Modes of solidarity were generally adopted on an intra-organisational basis. For example this could entail a Secretariat or federation adapting expectations, requirements, resource flows or engagement in order to show solidarity to a national office, to ensure the work can continue, and to help keep some dimensions of civic space alive in that setting. It may also involve changing organisational strategies and adopting new procedures and risk management approaches. Adaptation has been a strategy adopted by ICSOs in our case studies, including Transparency International in Cambodia and Action Aid in Uganda, the latter as a result of a direct attack on the organisation.

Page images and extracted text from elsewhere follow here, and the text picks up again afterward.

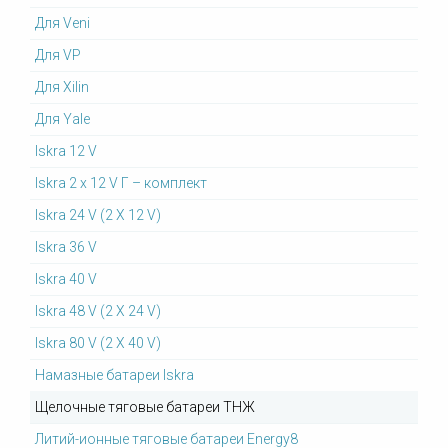
Для Veni
Для VP
Для Xilin
Для Yale
Iskra 12 V
Iskra 2 x 12 V Г – комплект
Iskra 24 V (2 X 12 V)
Iskra 36 V
Iskra 40 V
Iskra 48 V (2 X 24 V)
Iskra 80 V (2 X 40 V)
Намазные батареи Iskra
Щелочные тяговые батареи ТНЖ
Литий-ионные тяговые батареи Energy8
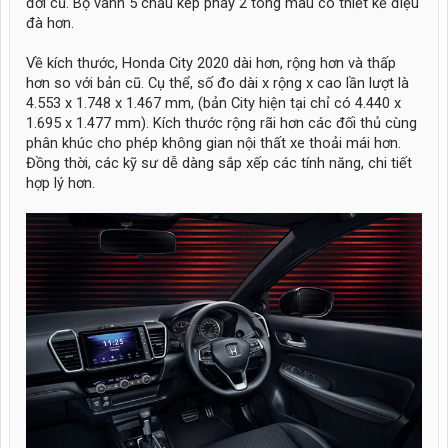
đời cũ. Bộ vành 5 chấu kép phay 2 tông màu có thiết kế điệu
đà hơn.
Về kích thước, Honda City 2020 dài hơn, rộng hơn và thấp
hơn so với bản cũ. Cụ thể, số đo dài x rộng x cao lần lượt là
4.553 x 1.748 x 1.467 mm, (bản City hiện tại chỉ có 4.440 x
1.695 x 1.477 mm). Kích thước rộng rãi hơn các đối thủ cùng
phân khúc cho phép không gian nội thất xe thoải mái hơn.
Đồng thời, các kỹ sư dễ dàng sắp xếp các tính năng, chi tiết
hợp lý hơn.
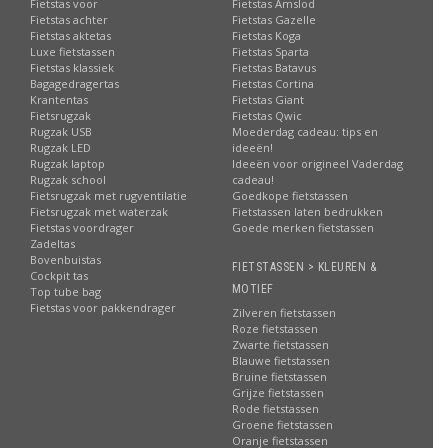
Fietstas voor
Fietstas Amslod
Fietstas achter
Fietstas Gazelle
Fietstas aktetas
Fietstas Koga
Luxe fietstassen
Fietstas Sparta
Fietstas klassiek
Fietstas Batavus
Bagagedragertas
Fietstas Cortina
Krantentas
Fietstas Giant
Fietsrugzak
Fietstas Qwic
Rugzak USB
Moederdag cadeau: tips en
Rugzak LED
ideeën!
Rugzak laptop
Ideeën voor origineel Vaderdag
Rugzak school
cadeau!
Fietsrugzak met rugventilatie
Goedkope fietstassen
Fietsrugzak met waterzak
Fietstassen laten bedrukken
Fietstas voordrager
Goede merken fietstassen
Zadeltas
Bovenbuistas
FIETSTASSEN > KLEUREN &
Cockpit tas
MOTIEF
Top tube bag
Fietstas voor pakkendrager
Zilveren fietstassen
Roze fietstassen
Zwarte fietstassen
Blauwe fietstassen
Bruine fietstassen
Grijze fietstassen
Rode fietstassen
Groene fietstassen
Oranje fietstassen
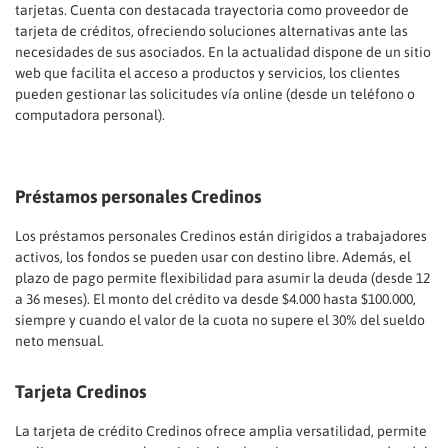
tarjetas. Cuenta con destacada trayectoria como proveedor de
tarjeta de créditos, ofreciendo soluciones alternativas ante las
necesidades de sus asociados. En la actualidad dispone de un sitio
web que facilita el acceso a productos y servicios, los clientes
pueden gestionar las solicitudes vía online (desde un teléfono o
computadora personal).
Préstamos personales Credinos
Los préstamos personales Credinos están dirigidos a trabajadores
activos, los fondos se pueden usar con destino libre. Además, el
plazo de pago permite flexibilidad para asumir la deuda (desde 12
a 36 meses). El monto del crédito va desde $4.000 hasta $100.000,
siempre y cuando el valor de la cuota no supere el 30% del sueldo
neto mensual.
Tarjeta Credinos
La tarjeta de crédito Credinos ofrece amplia versatilidad, permite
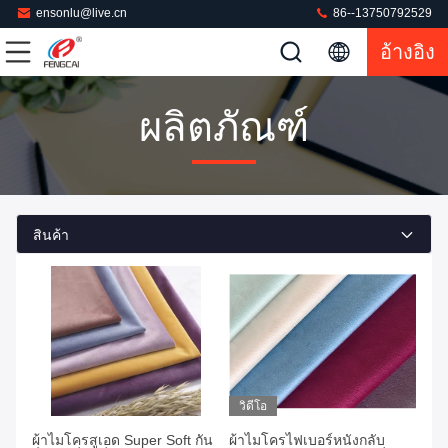
ensonlu@live.cn
86--13750792529
อ้างอิง
ผลิตภัณฑ์
สินค้า
วิดีโอ
ผ้าไมโครสูเอด Super Soft กัน
ผ้าไมโครไฟเบอร์หนังกลับ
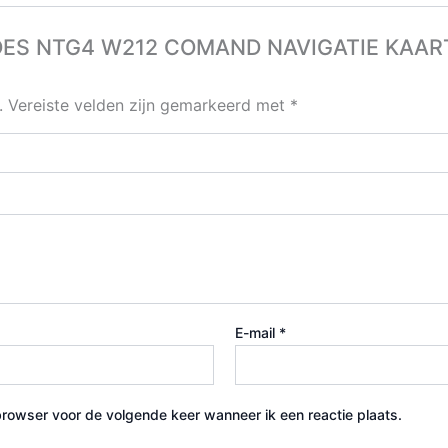
EDES NTG4 W212 COMAND NAVIGATIE KAAR
.
Vereiste velden zijn gemarkeerd met
*
E-mail
*
browser voor de volgende keer wanneer ik een reactie plaats.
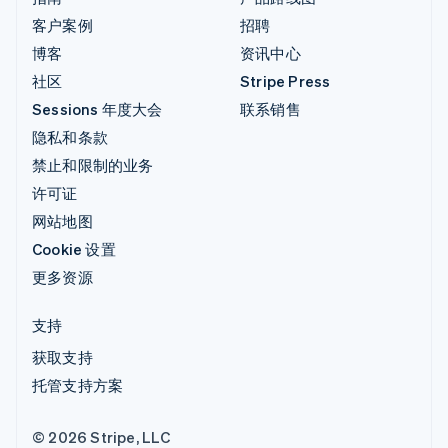
客户案例
招聘
博客
资讯中心
社区
Stripe Press
Sessions 年度大会
联系销售
隐私和条款
禁止和限制的业务
许可证
网站地图
Cookie 设置
更多资源
支持
获取支持
托管支持方案
© 2026 Stripe, LLC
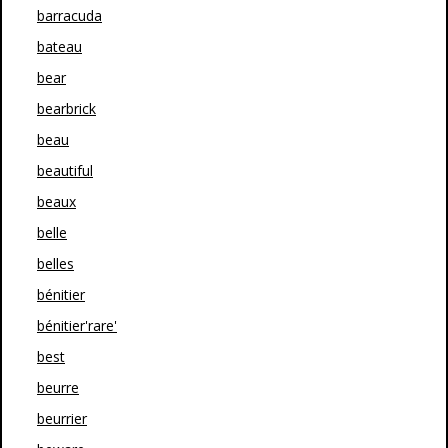
barracuda
bateau
bear
bearbrick
beau
beautiful
beaux
belle
belles
bénitier
bénitier'rare'
best
beurre
beurrier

Modes of solidarity can see an ICSO acting in a way that could host or create a coalition, or support a group of national or sub-national CSOs. This may involve more risk-taking on the part of one organisation, or bearing more resources, but could also involve a risk-sharing strategy across multiple organisations. VSO in Ethiopia, for example, hosted a secretariat for a national coalition for civil society, to help support the expansion of civic space collectively. This involved provision of resources from the international secretariat, and a greater level of risk bearing held at the national office in Ethiopia.
In solidarity involves creating a joined-up campaign across organisations on civic space. We identified several campaigns that united multiple groups at both the national and international level. In some cases, they were hosted and created by an ICSO, whilst in other cases ICSOs were part of these coalitions, or acted as allies. Campaigning tactics of course varied, from working on shifting CSO narratives in the public sphere, as the ‘It Works’ campaign in Poland did, where they highlighted through the media and campaigning the valuable work of CSOs; or the ‘#KeepItOn Campaign’ that unites groups around the world to protect access to digital spaces when governments seek to close them down.
Involves direct challenges to a government through legal or political means. Some coalitions, for example, chose to openly protest closing civic space actions by governments, while others chose to take the government to court through strategic litigation. Issues here included security risks for those on the ground, and threats to access for any regional or international groups involved. We found that this mode of solidarity is most effective when combined with other forms and mechanisms within a multilevel strategy. For example if space is closed at the national level, international actors can campaign to raise awareness at the international level (which also provides vital psychological support to those at risk), whilst facilitating provision of resources to local actors such as security training or legal support to those under direct attack, alongside engaging in political or diplomatic engagement whether publicly or behind closed doors. Case studies from Nicaragua and Malawi demonstrate the need for these combined modes of solidarity, including political and legal engagement, from international actors during times of conflict or political and civic strife.
In many of the case studies, we see civil society actors defending or creating space using multiple modes, and at times moving between these, depending on where opportunities for openings arise.